For instance, someone who puts away $500 per month and invests it in the S&P 500 stock market index will potentially be a millionaire after 30 years. However, someone else who puts away $1,000 per month will see their efforts grow to $2 million. 

And the best part – this is something that’s within your control. While other people try to game the markets and chase after unrealistic returns, you can take the easy route and contribute as much as possible to a simple stock market index. You decide how much.

You’ll Practice Living Below Your Means

Something else that’s interesting about saving more is how your lifestyle adjusts to accommodate this missing income. 

For example, I’ve had coworkers who earn $5,000 per month and say they can’t bear to contribute any more than 5 percent ($250) because it will cut too much into their lifestyle.

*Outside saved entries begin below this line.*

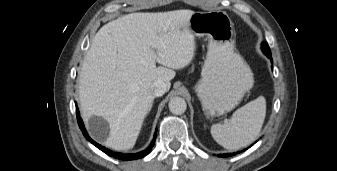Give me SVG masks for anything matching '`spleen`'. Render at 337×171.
Masks as SVG:
<instances>
[{"instance_id": "3e777b00", "label": "spleen", "mask_w": 337, "mask_h": 171, "mask_svg": "<svg viewBox=\"0 0 337 171\" xmlns=\"http://www.w3.org/2000/svg\"><path fill=\"white\" fill-rule=\"evenodd\" d=\"M266 116V100L259 96L237 109L229 120L211 127L214 140L226 149L236 150L251 144L259 135Z\"/></svg>"}]
</instances>
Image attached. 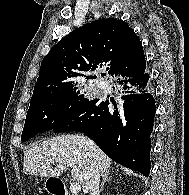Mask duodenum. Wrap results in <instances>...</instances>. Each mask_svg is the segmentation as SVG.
<instances>
[{
    "mask_svg": "<svg viewBox=\"0 0 189 195\" xmlns=\"http://www.w3.org/2000/svg\"><path fill=\"white\" fill-rule=\"evenodd\" d=\"M52 195H69V192L60 180H55L50 187Z\"/></svg>",
    "mask_w": 189,
    "mask_h": 195,
    "instance_id": "410a0bca",
    "label": "duodenum"
}]
</instances>
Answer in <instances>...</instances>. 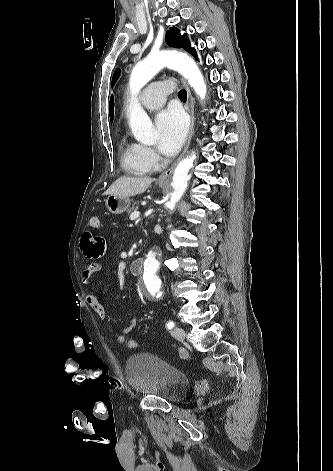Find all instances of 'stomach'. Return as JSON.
Masks as SVG:
<instances>
[{
    "instance_id": "obj_1",
    "label": "stomach",
    "mask_w": 333,
    "mask_h": 471,
    "mask_svg": "<svg viewBox=\"0 0 333 471\" xmlns=\"http://www.w3.org/2000/svg\"><path fill=\"white\" fill-rule=\"evenodd\" d=\"M166 184L159 183V187L163 188ZM130 199L128 197L109 195L105 200L106 207L112 214H121L125 212L130 206Z\"/></svg>"
}]
</instances>
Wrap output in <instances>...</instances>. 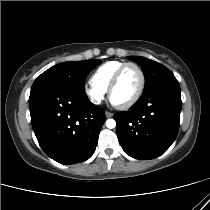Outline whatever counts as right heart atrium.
<instances>
[{
  "label": "right heart atrium",
  "mask_w": 210,
  "mask_h": 210,
  "mask_svg": "<svg viewBox=\"0 0 210 210\" xmlns=\"http://www.w3.org/2000/svg\"><path fill=\"white\" fill-rule=\"evenodd\" d=\"M83 90L88 99L94 104H100L105 98V91L92 83H86Z\"/></svg>",
  "instance_id": "obj_1"
}]
</instances>
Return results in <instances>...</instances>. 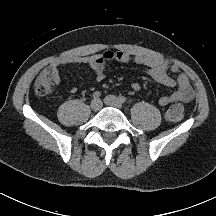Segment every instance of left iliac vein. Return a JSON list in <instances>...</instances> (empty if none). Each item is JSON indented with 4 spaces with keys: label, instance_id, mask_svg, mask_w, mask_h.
<instances>
[{
    "label": "left iliac vein",
    "instance_id": "obj_1",
    "mask_svg": "<svg viewBox=\"0 0 216 216\" xmlns=\"http://www.w3.org/2000/svg\"><path fill=\"white\" fill-rule=\"evenodd\" d=\"M104 103L108 106L115 107L118 109L122 108L121 101L114 95H108L104 98Z\"/></svg>",
    "mask_w": 216,
    "mask_h": 216
}]
</instances>
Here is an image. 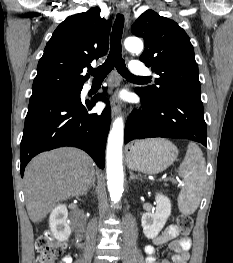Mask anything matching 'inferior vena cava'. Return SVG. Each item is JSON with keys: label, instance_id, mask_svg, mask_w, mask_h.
Masks as SVG:
<instances>
[{"label": "inferior vena cava", "instance_id": "602c4592", "mask_svg": "<svg viewBox=\"0 0 233 263\" xmlns=\"http://www.w3.org/2000/svg\"><path fill=\"white\" fill-rule=\"evenodd\" d=\"M95 263H102L101 261L96 260Z\"/></svg>", "mask_w": 233, "mask_h": 263}]
</instances>
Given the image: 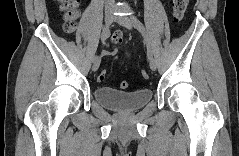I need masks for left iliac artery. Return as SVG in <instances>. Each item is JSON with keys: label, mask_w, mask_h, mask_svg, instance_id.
Wrapping results in <instances>:
<instances>
[{"label": "left iliac artery", "mask_w": 239, "mask_h": 156, "mask_svg": "<svg viewBox=\"0 0 239 156\" xmlns=\"http://www.w3.org/2000/svg\"><path fill=\"white\" fill-rule=\"evenodd\" d=\"M132 20H133V23H134V26L137 30H139L143 37H144V40L147 44V56H148V59L151 60L153 58V55H152V48H151V44H150V41L148 39V36L145 32V28H144V25L141 23V21L136 18L135 16H132Z\"/></svg>", "instance_id": "1"}]
</instances>
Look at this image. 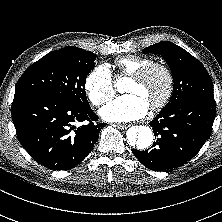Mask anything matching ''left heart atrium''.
<instances>
[{"instance_id": "obj_1", "label": "left heart atrium", "mask_w": 222, "mask_h": 222, "mask_svg": "<svg viewBox=\"0 0 222 222\" xmlns=\"http://www.w3.org/2000/svg\"><path fill=\"white\" fill-rule=\"evenodd\" d=\"M149 106L137 94L118 97L100 110L101 117L109 122H130L143 118Z\"/></svg>"}]
</instances>
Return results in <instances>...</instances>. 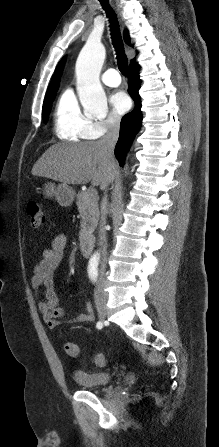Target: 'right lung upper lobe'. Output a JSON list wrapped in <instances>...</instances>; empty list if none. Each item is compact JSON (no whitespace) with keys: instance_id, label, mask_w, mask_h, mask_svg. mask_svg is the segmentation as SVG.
<instances>
[{"instance_id":"1","label":"right lung upper lobe","mask_w":219,"mask_h":447,"mask_svg":"<svg viewBox=\"0 0 219 447\" xmlns=\"http://www.w3.org/2000/svg\"><path fill=\"white\" fill-rule=\"evenodd\" d=\"M124 41L129 45L130 37H129L128 31H124ZM133 63H135V61H132L130 64H133ZM63 66H64V59H62L56 67V70H55L52 80L50 82V86L47 89L45 99L52 95H55V92L58 89L59 79L61 77Z\"/></svg>"}]
</instances>
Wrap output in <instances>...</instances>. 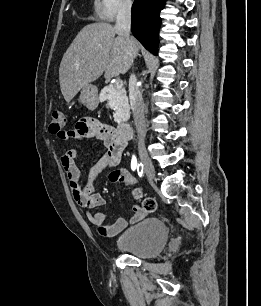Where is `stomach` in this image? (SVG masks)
<instances>
[{"mask_svg":"<svg viewBox=\"0 0 261 306\" xmlns=\"http://www.w3.org/2000/svg\"><path fill=\"white\" fill-rule=\"evenodd\" d=\"M79 101L90 110L96 109L99 104L97 87L92 84H87L82 87Z\"/></svg>","mask_w":261,"mask_h":306,"instance_id":"stomach-1","label":"stomach"}]
</instances>
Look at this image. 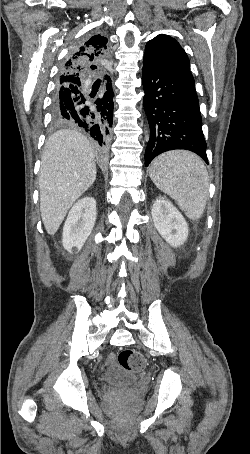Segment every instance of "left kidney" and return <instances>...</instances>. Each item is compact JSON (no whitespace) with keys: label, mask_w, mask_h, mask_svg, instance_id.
<instances>
[{"label":"left kidney","mask_w":250,"mask_h":454,"mask_svg":"<svg viewBox=\"0 0 250 454\" xmlns=\"http://www.w3.org/2000/svg\"><path fill=\"white\" fill-rule=\"evenodd\" d=\"M154 225L172 247H179L188 238V224L179 210L168 200L158 198L151 209Z\"/></svg>","instance_id":"5707ae66"}]
</instances>
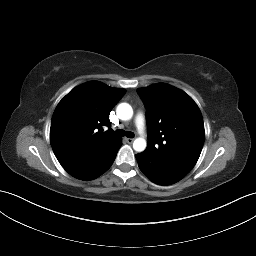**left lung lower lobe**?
Listing matches in <instances>:
<instances>
[{"label":"left lung lower lobe","mask_w":256,"mask_h":256,"mask_svg":"<svg viewBox=\"0 0 256 256\" xmlns=\"http://www.w3.org/2000/svg\"><path fill=\"white\" fill-rule=\"evenodd\" d=\"M141 171L154 183L158 185H170L181 180L183 177L167 172L158 166L153 165L143 153L136 155Z\"/></svg>","instance_id":"0a47b994"}]
</instances>
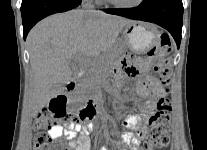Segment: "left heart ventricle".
<instances>
[{
	"mask_svg": "<svg viewBox=\"0 0 207 150\" xmlns=\"http://www.w3.org/2000/svg\"><path fill=\"white\" fill-rule=\"evenodd\" d=\"M119 3H123V4H131L133 2H135L136 0H115Z\"/></svg>",
	"mask_w": 207,
	"mask_h": 150,
	"instance_id": "1",
	"label": "left heart ventricle"
}]
</instances>
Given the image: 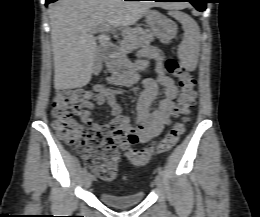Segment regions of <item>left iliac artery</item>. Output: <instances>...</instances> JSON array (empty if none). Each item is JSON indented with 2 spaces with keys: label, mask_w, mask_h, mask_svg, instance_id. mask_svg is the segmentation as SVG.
<instances>
[{
  "label": "left iliac artery",
  "mask_w": 260,
  "mask_h": 217,
  "mask_svg": "<svg viewBox=\"0 0 260 217\" xmlns=\"http://www.w3.org/2000/svg\"><path fill=\"white\" fill-rule=\"evenodd\" d=\"M157 170H158L159 175H160L161 177H163V176H164V172H163L162 168H161V167H158Z\"/></svg>",
  "instance_id": "obj_1"
}]
</instances>
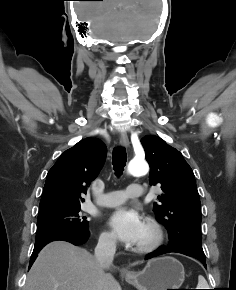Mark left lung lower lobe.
<instances>
[{
  "instance_id": "1",
  "label": "left lung lower lobe",
  "mask_w": 236,
  "mask_h": 290,
  "mask_svg": "<svg viewBox=\"0 0 236 290\" xmlns=\"http://www.w3.org/2000/svg\"><path fill=\"white\" fill-rule=\"evenodd\" d=\"M170 252L181 253V254H184V255H187V256L195 257L196 259L200 260L203 263L205 268H207L206 267L205 254H201V253L197 252L195 249L188 248V247H185V246H176V247H170V246L164 247V246H161L158 250L148 254L146 256V259H150L152 257L158 256V255H162V254H165V253H170Z\"/></svg>"
}]
</instances>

Yet, I’ve systematically and slowly increased my contributions to 10, 15, and even 20 percent. 

And you know what? It didn’t change a thing. This is because when you make small adjustments to your lifestyle, your budget will shift, and you’ll figure out how to get along without that money. 

But there is a danger in waiting too long. People who get too caught up in debt or enjoying big-ticket purchases will eventually become so dependent on their income that they won’t be as able to make these adjustments. So again, the earlier you start, the better off you’ll be.

How to Save More Money in Your 20s

If you’d like to start saving more money while you’re in your 20s, then you’re already off to a good start. Making a mental commitment to improving your spending habits is the first step.

The second is to budget your money. Although there are many ways to create a budget, one of the easiest ways to do so is to use a helpful app like Buxfer. Buxfer lets you set spending limits for each of the major categories within your expense. As you make purchases, those transactions will automatically be imported from your bank accounts and credit cards, and then consolidated into a real-time report. This will let you always know how you’re doing, if you’re on track, and if any work needs to be done.